Saved data entries:
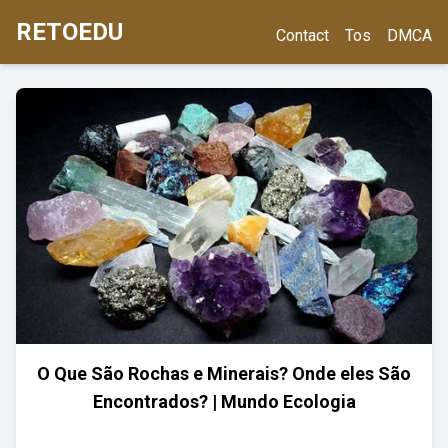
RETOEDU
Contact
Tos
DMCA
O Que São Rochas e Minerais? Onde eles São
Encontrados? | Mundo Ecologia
--
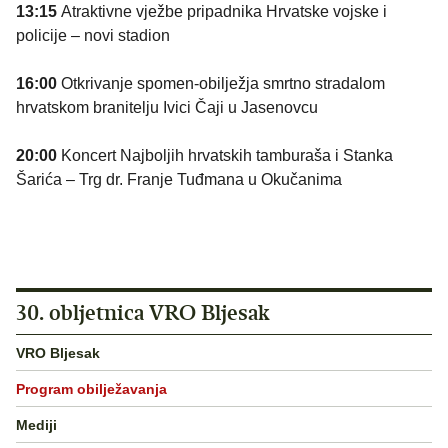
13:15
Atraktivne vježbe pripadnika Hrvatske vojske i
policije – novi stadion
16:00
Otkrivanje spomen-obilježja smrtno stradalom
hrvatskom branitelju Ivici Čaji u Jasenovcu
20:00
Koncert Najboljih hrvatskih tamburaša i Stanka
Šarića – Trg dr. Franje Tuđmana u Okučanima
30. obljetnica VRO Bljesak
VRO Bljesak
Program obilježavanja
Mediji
==
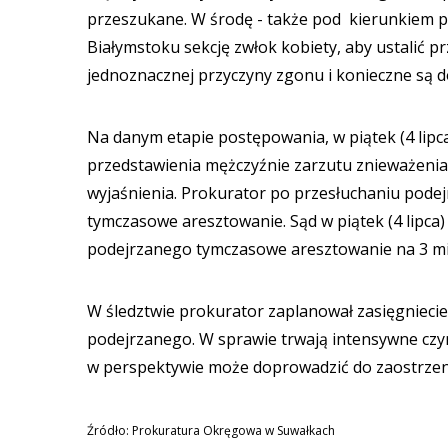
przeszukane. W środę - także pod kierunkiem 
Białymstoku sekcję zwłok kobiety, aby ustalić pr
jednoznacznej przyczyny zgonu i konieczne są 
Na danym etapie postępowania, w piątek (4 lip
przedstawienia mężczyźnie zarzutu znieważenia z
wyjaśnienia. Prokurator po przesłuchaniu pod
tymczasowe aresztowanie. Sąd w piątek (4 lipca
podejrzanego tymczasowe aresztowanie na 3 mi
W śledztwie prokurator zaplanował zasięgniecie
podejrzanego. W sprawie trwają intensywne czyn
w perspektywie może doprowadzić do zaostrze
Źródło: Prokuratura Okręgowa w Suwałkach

Task details -
Will you return exactly the lines above from the one with "O Que São Rochas e Minerais? Onde eles São" down to the one with "Encontrados? | Mundo Ecologia", counting both as part of the range?

Solution for this problem -
O Que São Rochas e Minerais? Onde eles São
Encontrados? | Mundo Ecologia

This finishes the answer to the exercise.